RECORDS FOR THE TASK Block Start

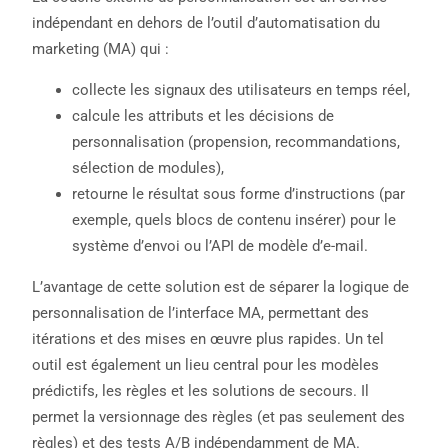
indépendant en dehors de l’outil d’automatisation du
marketing (MA) qui :
collecte les signaux des utilisateurs en temps réel,
calcule les attributs et les décisions de
personnalisation (propension, recommandations,
sélection de modules),
retourne le résultat sous forme d’instructions (par
exemple, quels blocs de contenu insérer) pour le
système d’envoi ou l’API de modèle d’e-mail.
L’avantage de cette solution est de séparer la logique de
personnalisation de l’interface MA, permettant des
itérations et des mises en œuvre plus rapides. Un tel
outil est également un lieu central pour les modèles
prédictifs, les règles et les solutions de secours. Il
permet la versionnage des règles (et pas seulement des
règles) et des tests A/B indépendamment de MA.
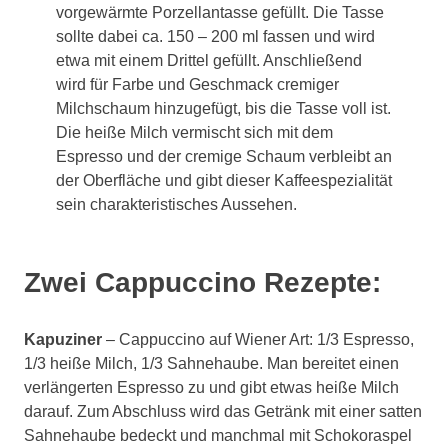
vorgewärmte Porzellantasse gefüllt. Die Tasse
sollte dabei ca. 150 – 200 ml fassen und wird
etwa mit einem Drittel gefüllt. Anschließend
wird für Farbe und Geschmack cremiger
Milchschaum hinzugefügt, bis die Tasse voll ist.
Die heiße Milch vermischt sich mit dem
Espresso und der cremige Schaum verbleibt an
der Oberfläche und gibt dieser Kaffeespezialität
sein charakteristisches Aussehen.
Zwei Cappuccino Rezepte:
Kapuziner
– Cappuccino auf Wiener Art: 1/3 Espresso,
1/3 heiße Milch, 1/3 Sahnehaube. Man bereitet einen
verlängerten Espresso zu und gibt etwas heiße Milch
darauf. Zum Abschluss wird das Getränk mit einer satten
Sahnehaube bedeckt und manchmal mit Schokoraspel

RECORDS FOR THE TASK Block End

Which of the lines in the data hold the string "pour"? Report each of them by copying it.

→ **FINISHED TASK**:
exemple, quels blocs de contenu insérer) pour le
outil est également un lieu central pour les modèles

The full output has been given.